To identify genes required specifically for neocortical plasticity, we will focus on the activity-dependent plasticity of responses to the two eyes in the primary visual cortex during the critical period. We will screen memory mutants selected as likely to be defective in cortical plasticity in Project 1 for deficits in this form of visual cortical plasticity. We will use monocular visual deprivation during the critical period to induce plasticity, and test the mice with microelectrode recordings and intrinsic signal optical imaging methods recently developed in our laboratory. We will then study in detail by the methods noted below mutants that affect plasticity in both somatosensory (Project 2) and visual (this project, Project 3) cortex. Therefore, we will coordinate the sequence of mutant studies in projects 2 and 3 so that mutants that do not affect either visual or somatosensory plasticity can be set aside. The next series of experiments on selected mutant genes will focus on the development of cortical maps and the receptive field properties of individual neurons. Mutations that do not perturb the early development of the cortex and visual responses but do alter cortical plasticity will be the subject of detailed analysis. We will search for the basis of of plasticity defects in the selected mutants by measuring their the effects on the turnover of dendritic spines and synaptic boutons in vivo and the change in this turnover elicited by stimuli that would normally cause plasticity of visual responses. Because the appropriate regulation of intracortical inhibition is known to be a crucial regulator of visual cortical plasticity, we will also determine the effects of selected mutations on inhibitory neurotranmission by making whole cell patch recordings in vitro.

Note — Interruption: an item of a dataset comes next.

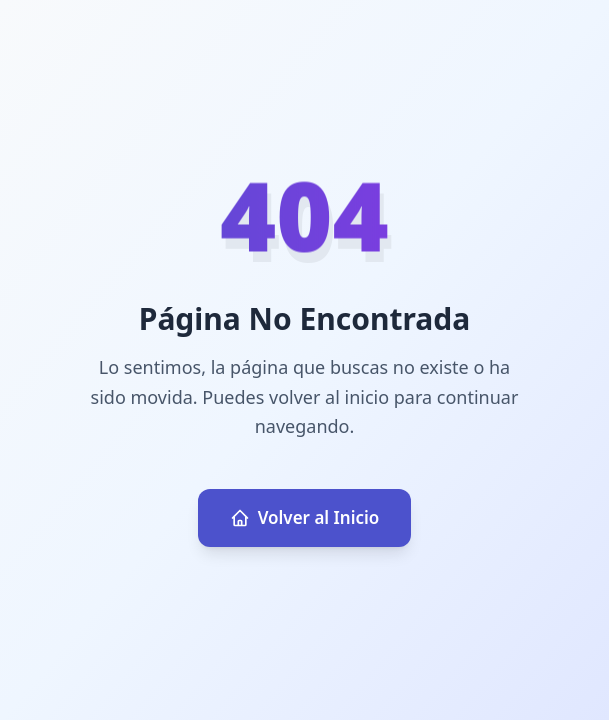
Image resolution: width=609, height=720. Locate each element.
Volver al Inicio (305, 517)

These studies will identify novel genetic pathways that are specifically involved in neocortical plasticity. Nearly all of earlier research on genes involved in forebrain plasticity has begun from defects in plasticity in the hippocampus. We are selecting mutants in which hippocampal function should be normal. Defects in neocortical plasticity are likely to underly defects in cognition and awareness that underly many forms of mental illness and neurobehavioral developmental disorders. Identification of genetic pathways in experimental animals will be a first step toward understanding them and formulating rational therapy for these afflictions.

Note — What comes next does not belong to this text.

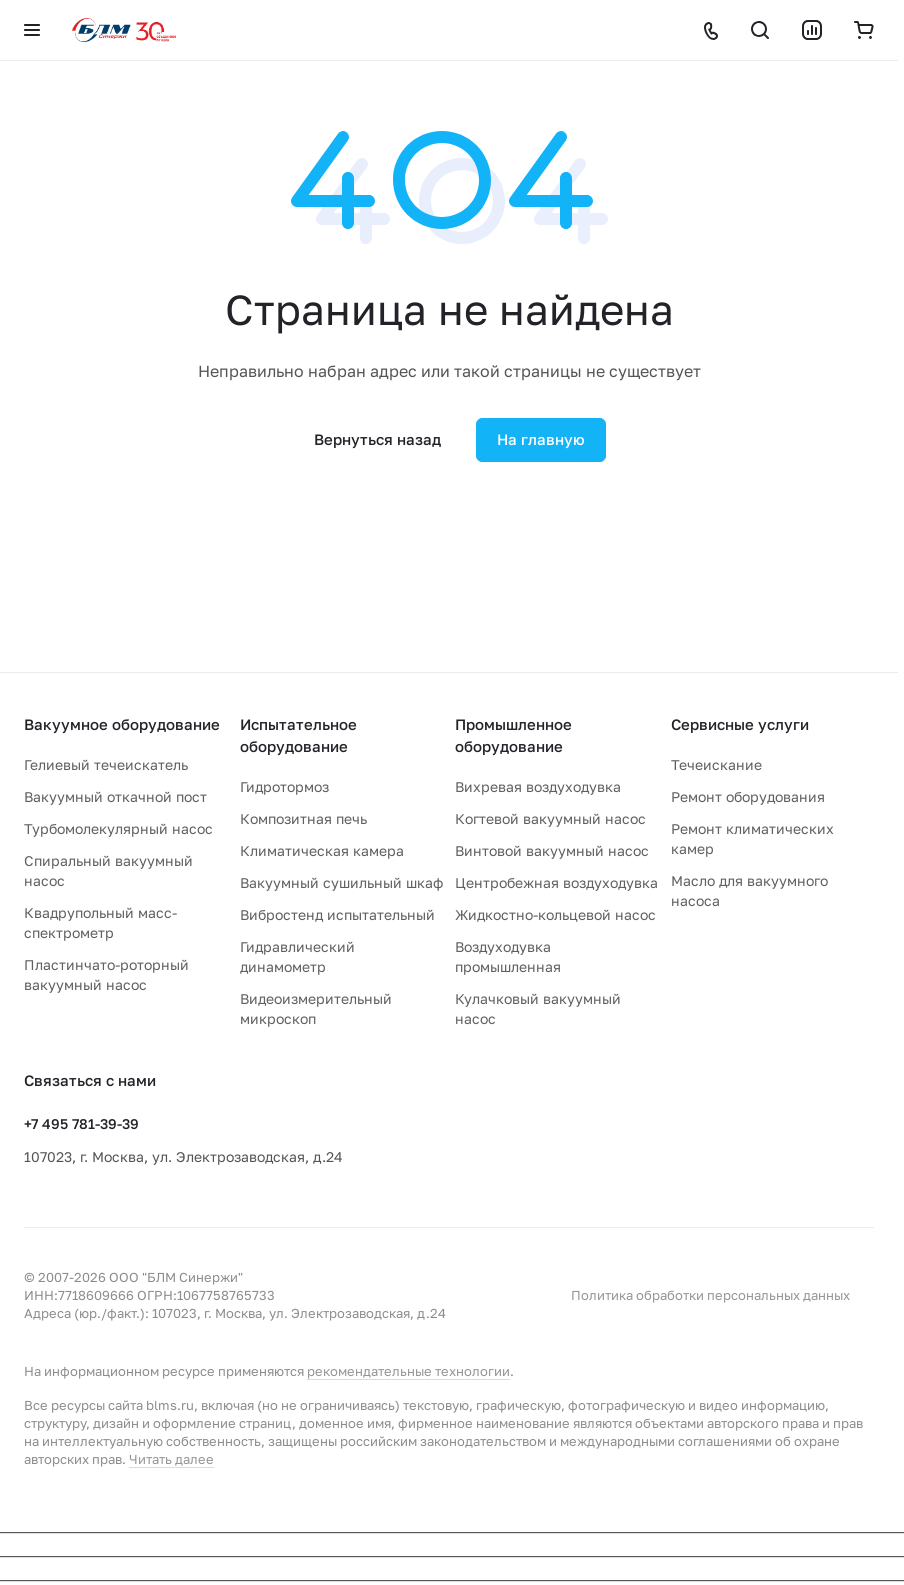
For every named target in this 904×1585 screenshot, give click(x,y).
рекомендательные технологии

为了识别专门针对新皮质可塑性所需的基因，我们将重点关注活动依赖性 在关键时期，对主要视觉皮层中两只眼的反应的可塑性。我们将筛选 记忆突变体被选为项目1中的皮质可塑性有缺陷，以这种形式的缺陷 视觉皮质可塑性。我们将在关键时期使用单眼视觉剥夺来诱导 可塑性，并用微电极记录和内在信号光学成像方法测试小鼠 最近在我们的实验室开发。然后，我们将通过下面突变体的方法详细研究 影响体感（项目2）和视觉（该项目3）皮质的可塑性。因此，我们 将在项目2和3中协调突变研究的序列 视觉或体感可塑性可以搁置一旁。关于选定突变体的下一系列实验 基因将集中于皮质图的发展和单个神经元的接受场特性。 不会扰动皮质和视觉反应的早期发育但会改变皮质的突变 可塑性将是详细分析的主题。我们将搜索在 通过测量其对树突状刺和突触胸子的营业额的影响来选择突变体 体内和这种失误的变化通常会导致视觉的可塑性 回答。因为已知对皮质内抑制的适当调节是至关重要的调节剂 视觉皮质可塑性，我们还将确定选定突变对抑制性的影响 通过在体外制作全细胞斑块记录来进行神经形成。 这些研究将确定专门参与新皮质可塑性的新型遗传途径。 几乎所有关于涉及前脑可塑性基因的早期研究已经始于可塑性的缺陷 海马。我们正在选择海马功能应正常的突变体。缺陷 新皮质可塑性可能是在认知和意识中的基本缺陷 精神疾病和神经行为的发育障碍。鉴定遗传途径 实验动物将是理解它们并制定理性疗法的第一步 这些苦难。